╭─ TASK INPUT

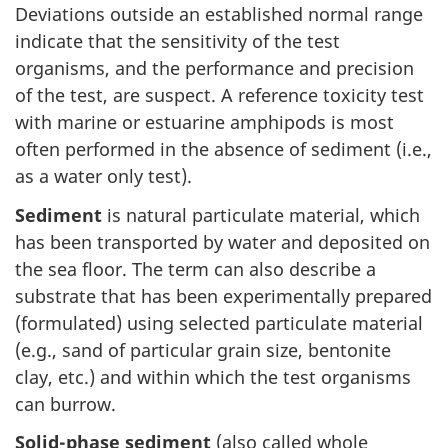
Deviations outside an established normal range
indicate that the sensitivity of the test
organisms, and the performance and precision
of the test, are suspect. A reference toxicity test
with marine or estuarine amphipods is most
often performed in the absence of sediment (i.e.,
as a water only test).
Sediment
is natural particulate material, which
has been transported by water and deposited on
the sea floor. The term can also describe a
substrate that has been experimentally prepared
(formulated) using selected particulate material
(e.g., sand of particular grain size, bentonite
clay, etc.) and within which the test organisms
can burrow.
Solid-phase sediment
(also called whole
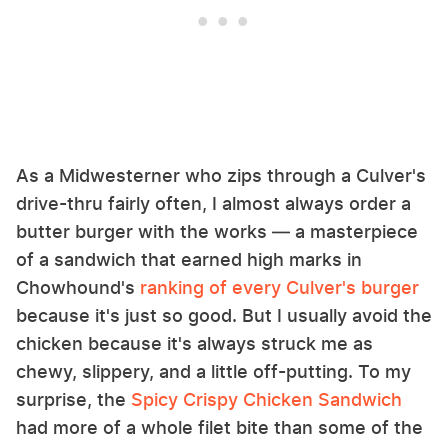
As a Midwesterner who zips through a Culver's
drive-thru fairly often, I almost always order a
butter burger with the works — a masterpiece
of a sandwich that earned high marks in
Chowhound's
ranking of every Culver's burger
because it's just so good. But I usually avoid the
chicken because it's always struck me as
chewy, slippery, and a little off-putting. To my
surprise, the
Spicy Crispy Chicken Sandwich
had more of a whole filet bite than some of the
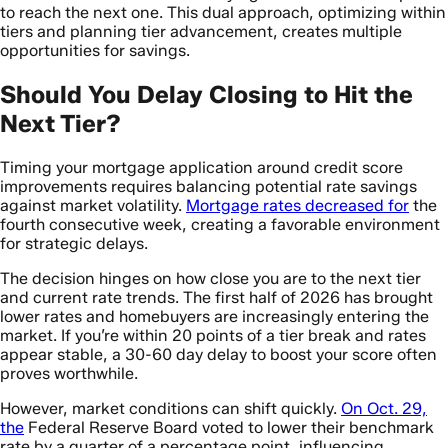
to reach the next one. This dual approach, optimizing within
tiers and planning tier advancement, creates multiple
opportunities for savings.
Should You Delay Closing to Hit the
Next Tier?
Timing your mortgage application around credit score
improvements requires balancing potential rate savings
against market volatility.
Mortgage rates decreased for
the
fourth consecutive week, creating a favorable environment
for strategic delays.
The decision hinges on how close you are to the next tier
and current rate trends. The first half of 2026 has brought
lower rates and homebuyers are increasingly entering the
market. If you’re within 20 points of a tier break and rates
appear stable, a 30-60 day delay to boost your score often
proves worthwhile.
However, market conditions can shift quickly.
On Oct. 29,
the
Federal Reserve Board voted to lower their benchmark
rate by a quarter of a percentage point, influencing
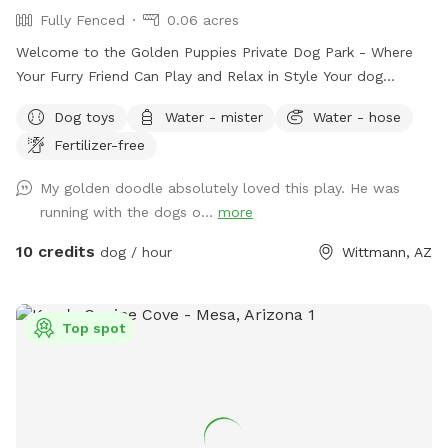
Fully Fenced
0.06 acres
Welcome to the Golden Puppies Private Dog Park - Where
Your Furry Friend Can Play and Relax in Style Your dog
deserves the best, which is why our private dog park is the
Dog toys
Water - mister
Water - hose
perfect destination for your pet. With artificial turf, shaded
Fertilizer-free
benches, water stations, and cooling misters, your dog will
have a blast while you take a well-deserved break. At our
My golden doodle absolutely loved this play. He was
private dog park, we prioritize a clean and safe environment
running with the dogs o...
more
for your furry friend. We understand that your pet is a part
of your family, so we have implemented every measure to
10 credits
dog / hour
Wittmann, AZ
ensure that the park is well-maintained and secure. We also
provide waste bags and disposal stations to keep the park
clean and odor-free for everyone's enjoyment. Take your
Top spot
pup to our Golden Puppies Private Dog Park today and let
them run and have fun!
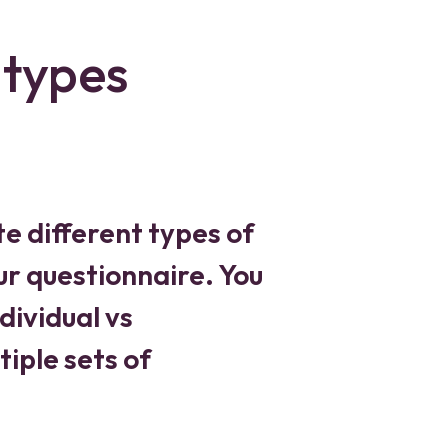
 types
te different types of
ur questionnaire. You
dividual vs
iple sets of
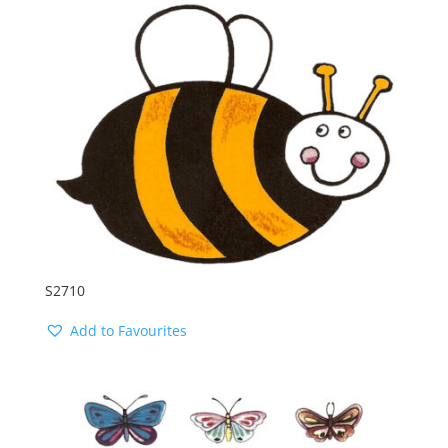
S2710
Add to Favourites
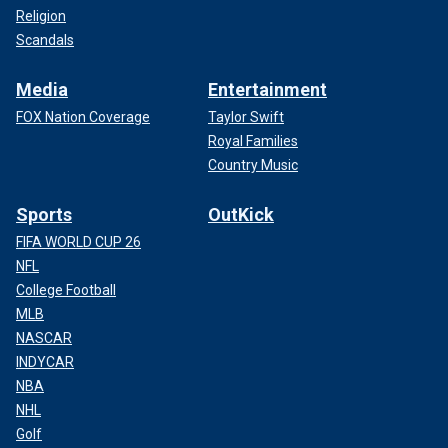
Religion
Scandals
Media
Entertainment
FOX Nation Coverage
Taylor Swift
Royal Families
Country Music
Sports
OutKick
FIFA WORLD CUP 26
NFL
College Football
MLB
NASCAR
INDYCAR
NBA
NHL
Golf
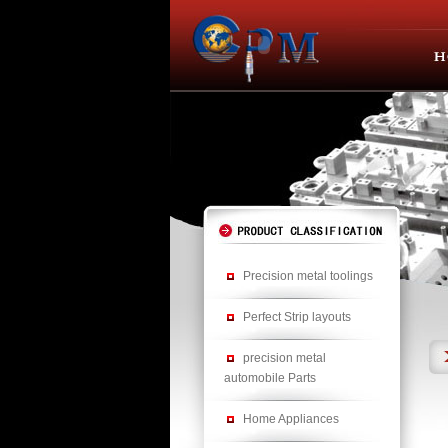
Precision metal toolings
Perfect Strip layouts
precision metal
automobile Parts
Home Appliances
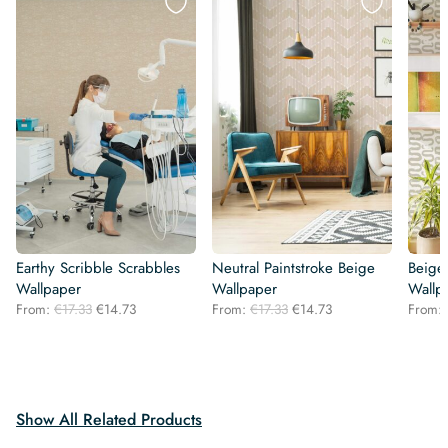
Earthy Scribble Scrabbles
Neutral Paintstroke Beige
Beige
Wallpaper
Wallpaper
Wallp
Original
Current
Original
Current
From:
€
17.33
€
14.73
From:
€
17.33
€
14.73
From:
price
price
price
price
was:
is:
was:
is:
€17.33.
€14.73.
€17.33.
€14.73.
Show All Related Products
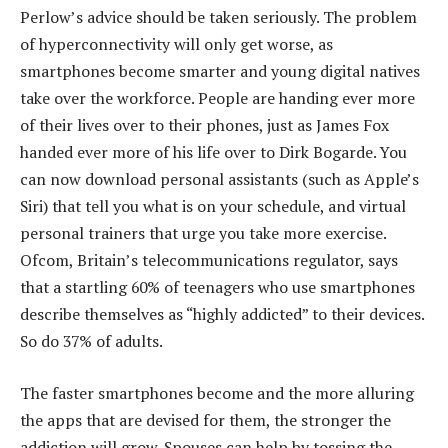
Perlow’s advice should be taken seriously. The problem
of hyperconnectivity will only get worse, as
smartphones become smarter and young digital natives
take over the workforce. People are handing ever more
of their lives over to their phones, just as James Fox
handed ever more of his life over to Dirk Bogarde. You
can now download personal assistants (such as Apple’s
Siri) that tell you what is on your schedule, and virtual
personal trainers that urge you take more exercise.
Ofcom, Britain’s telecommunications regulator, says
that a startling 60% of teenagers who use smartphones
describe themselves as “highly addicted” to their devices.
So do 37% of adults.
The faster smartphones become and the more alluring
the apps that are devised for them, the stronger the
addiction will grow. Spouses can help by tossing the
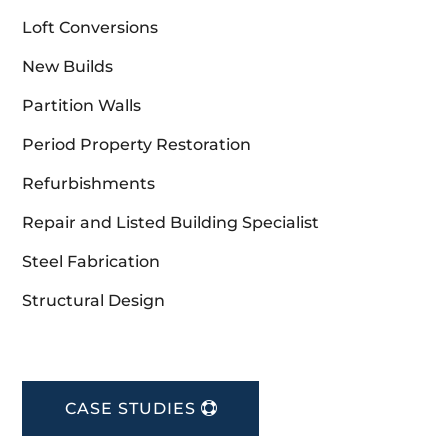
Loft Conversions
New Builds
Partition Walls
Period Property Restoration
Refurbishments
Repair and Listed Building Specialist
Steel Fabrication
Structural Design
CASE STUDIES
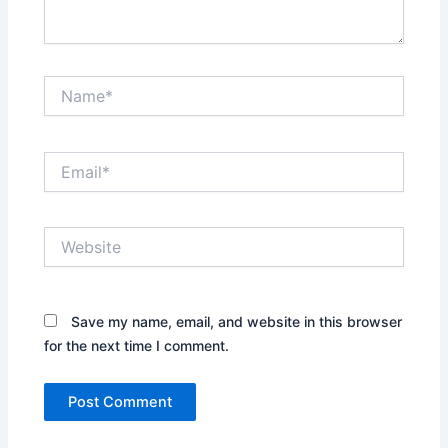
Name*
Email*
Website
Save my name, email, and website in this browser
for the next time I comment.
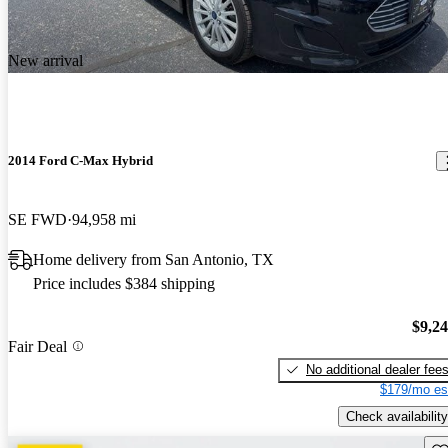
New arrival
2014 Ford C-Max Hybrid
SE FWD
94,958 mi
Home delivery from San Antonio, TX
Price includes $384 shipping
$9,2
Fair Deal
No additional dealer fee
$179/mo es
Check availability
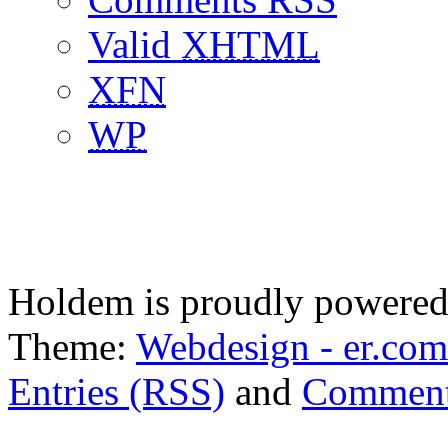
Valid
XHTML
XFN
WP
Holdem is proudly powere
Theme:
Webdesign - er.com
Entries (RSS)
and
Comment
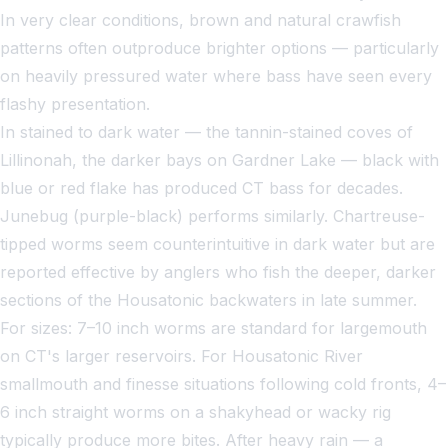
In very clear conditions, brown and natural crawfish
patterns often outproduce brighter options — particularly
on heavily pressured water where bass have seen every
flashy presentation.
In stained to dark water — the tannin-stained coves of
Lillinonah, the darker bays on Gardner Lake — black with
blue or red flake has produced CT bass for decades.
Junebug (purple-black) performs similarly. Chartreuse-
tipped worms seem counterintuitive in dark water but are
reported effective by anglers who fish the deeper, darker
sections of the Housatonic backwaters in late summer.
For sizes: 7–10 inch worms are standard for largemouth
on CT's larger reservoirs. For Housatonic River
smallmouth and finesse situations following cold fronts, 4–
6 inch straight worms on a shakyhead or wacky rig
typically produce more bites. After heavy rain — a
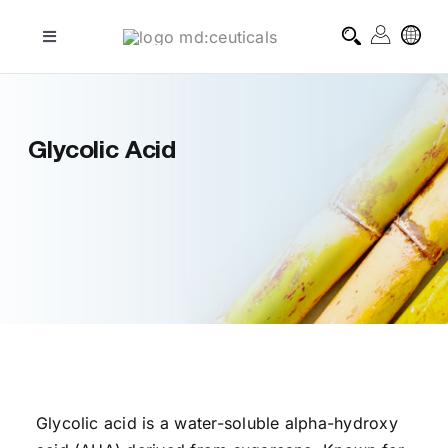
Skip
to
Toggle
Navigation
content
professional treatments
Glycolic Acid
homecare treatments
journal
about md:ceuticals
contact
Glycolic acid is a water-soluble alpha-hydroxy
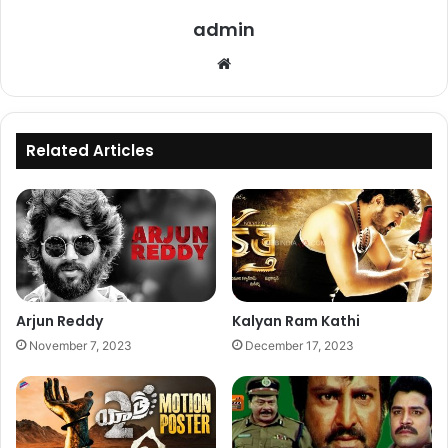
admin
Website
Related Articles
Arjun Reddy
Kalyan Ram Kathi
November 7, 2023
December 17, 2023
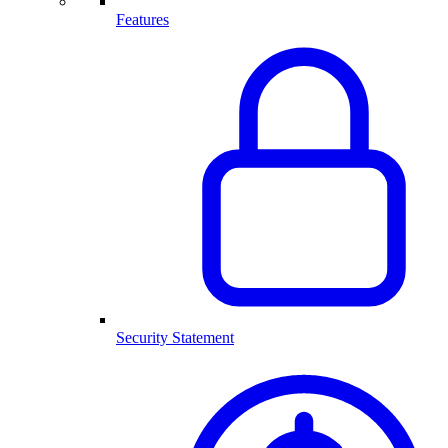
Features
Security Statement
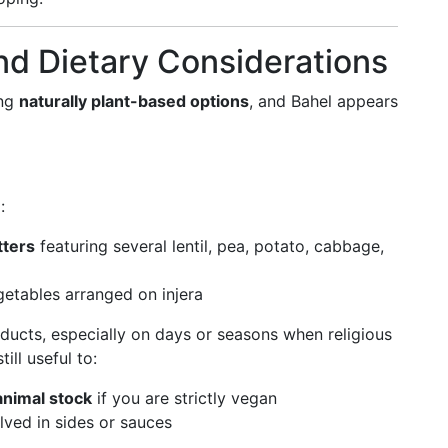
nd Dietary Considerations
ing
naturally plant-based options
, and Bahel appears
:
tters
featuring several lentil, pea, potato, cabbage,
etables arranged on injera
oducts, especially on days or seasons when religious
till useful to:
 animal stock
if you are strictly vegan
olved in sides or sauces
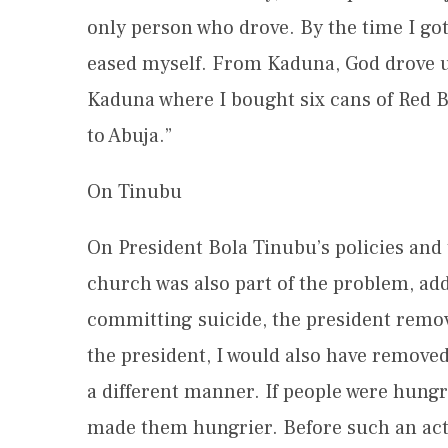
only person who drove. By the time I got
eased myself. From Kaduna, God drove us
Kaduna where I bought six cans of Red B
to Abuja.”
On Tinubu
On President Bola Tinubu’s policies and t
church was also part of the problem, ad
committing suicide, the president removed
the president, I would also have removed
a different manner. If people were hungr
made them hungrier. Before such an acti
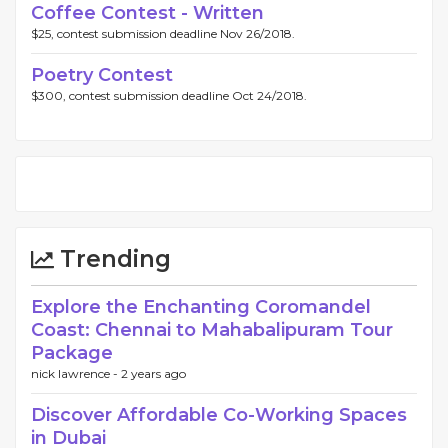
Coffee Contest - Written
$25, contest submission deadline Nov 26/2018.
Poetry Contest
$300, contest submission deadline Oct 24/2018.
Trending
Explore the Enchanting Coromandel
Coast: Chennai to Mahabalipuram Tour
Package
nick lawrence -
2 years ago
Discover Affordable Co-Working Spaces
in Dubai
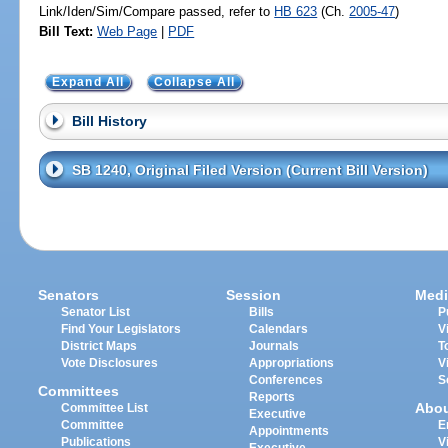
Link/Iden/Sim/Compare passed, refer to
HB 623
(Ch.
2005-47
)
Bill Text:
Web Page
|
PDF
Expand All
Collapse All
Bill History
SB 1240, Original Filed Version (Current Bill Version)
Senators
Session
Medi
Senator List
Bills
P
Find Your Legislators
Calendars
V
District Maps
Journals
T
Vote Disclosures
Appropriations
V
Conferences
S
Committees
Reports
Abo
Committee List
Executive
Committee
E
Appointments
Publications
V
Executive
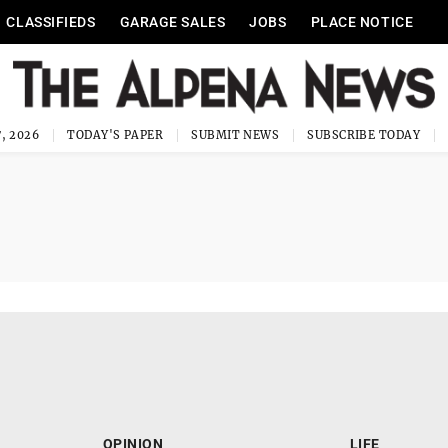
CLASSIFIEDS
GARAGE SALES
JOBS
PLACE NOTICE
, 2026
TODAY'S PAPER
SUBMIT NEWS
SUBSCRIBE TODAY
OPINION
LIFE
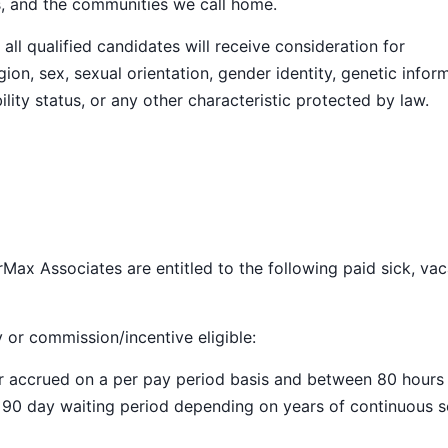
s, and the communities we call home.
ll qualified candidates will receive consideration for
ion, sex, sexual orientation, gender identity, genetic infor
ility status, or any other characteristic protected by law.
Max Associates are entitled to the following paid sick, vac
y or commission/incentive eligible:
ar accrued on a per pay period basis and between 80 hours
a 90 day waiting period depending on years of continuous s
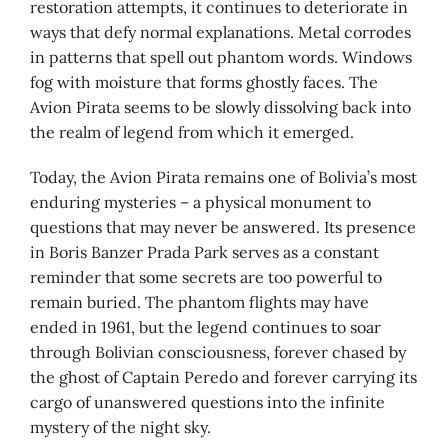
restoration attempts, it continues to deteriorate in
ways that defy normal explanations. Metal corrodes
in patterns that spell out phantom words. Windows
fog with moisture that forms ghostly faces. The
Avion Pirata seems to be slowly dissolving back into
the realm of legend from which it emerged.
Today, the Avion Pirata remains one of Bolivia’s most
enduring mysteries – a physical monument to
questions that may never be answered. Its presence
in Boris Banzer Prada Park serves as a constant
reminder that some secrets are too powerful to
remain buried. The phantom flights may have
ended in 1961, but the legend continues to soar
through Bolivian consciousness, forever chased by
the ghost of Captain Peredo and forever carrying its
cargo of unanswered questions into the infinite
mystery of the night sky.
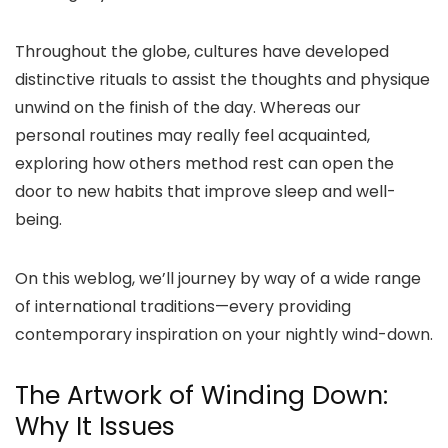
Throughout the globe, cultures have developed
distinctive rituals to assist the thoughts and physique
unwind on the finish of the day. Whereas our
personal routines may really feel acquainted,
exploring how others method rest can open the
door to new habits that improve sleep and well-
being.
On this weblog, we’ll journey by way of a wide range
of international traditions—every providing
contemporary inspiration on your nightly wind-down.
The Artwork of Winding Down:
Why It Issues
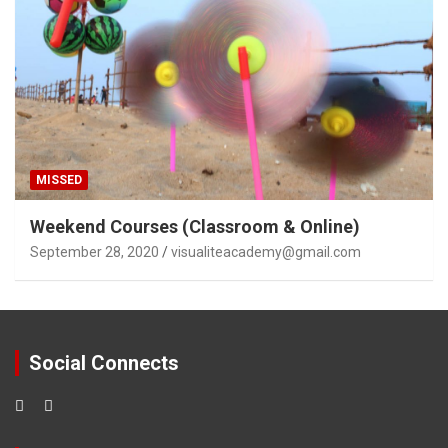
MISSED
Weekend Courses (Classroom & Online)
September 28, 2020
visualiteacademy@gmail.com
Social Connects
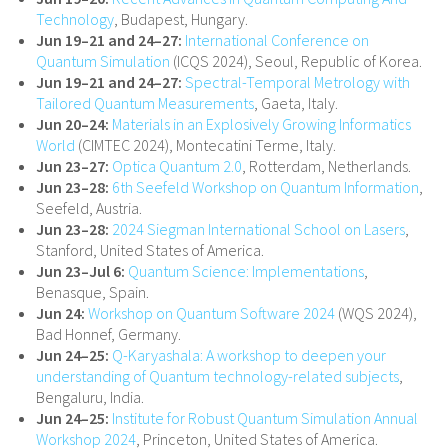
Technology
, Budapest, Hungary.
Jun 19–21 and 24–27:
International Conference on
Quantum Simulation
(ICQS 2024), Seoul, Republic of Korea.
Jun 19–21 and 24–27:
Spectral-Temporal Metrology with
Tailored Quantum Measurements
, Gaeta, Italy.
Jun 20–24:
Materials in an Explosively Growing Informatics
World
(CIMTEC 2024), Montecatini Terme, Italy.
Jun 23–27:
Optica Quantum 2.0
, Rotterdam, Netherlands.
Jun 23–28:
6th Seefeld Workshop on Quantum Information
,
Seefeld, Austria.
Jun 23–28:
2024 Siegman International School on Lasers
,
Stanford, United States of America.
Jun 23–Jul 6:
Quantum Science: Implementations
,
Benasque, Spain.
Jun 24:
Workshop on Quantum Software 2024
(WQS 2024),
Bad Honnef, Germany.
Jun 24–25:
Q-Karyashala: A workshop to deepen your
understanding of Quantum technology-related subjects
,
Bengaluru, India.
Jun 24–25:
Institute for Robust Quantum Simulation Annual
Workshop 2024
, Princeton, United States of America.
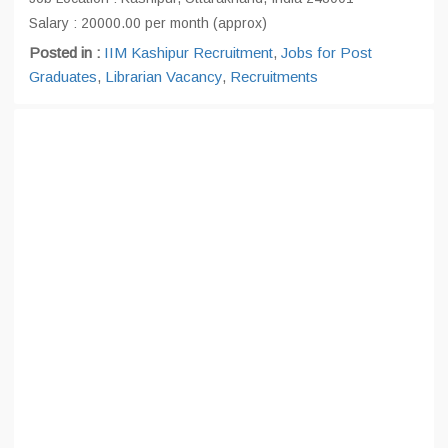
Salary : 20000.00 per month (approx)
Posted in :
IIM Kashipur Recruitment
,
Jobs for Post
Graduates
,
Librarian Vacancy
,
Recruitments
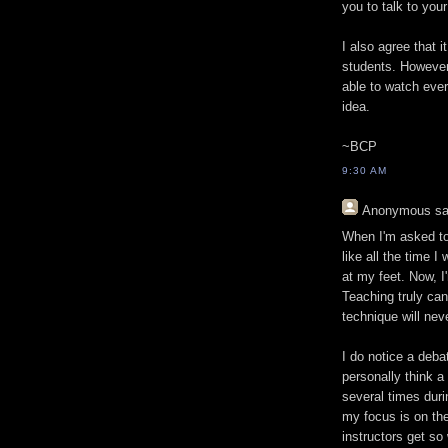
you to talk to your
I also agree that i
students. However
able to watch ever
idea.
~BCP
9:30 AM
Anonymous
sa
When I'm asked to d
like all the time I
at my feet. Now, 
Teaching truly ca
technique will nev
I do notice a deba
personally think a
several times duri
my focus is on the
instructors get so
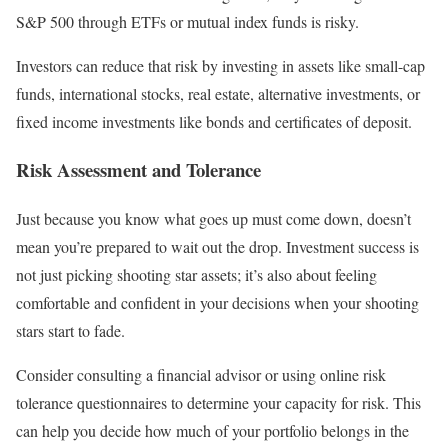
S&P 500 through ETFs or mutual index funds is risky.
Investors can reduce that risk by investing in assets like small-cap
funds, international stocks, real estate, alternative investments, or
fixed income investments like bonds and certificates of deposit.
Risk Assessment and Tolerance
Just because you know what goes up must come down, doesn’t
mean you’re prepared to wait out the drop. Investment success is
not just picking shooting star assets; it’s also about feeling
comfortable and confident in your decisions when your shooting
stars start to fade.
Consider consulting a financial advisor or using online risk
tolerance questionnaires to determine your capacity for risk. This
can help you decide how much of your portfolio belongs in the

╰─

EXERCISE:
The answer must consist of every line from the data that holds the string "rates".

TASK RESPONSE:
Mortgage rates decreased for
lower rates and homebuyers are increasingly entering the
market. If you’re within 20 points of a tier break and rates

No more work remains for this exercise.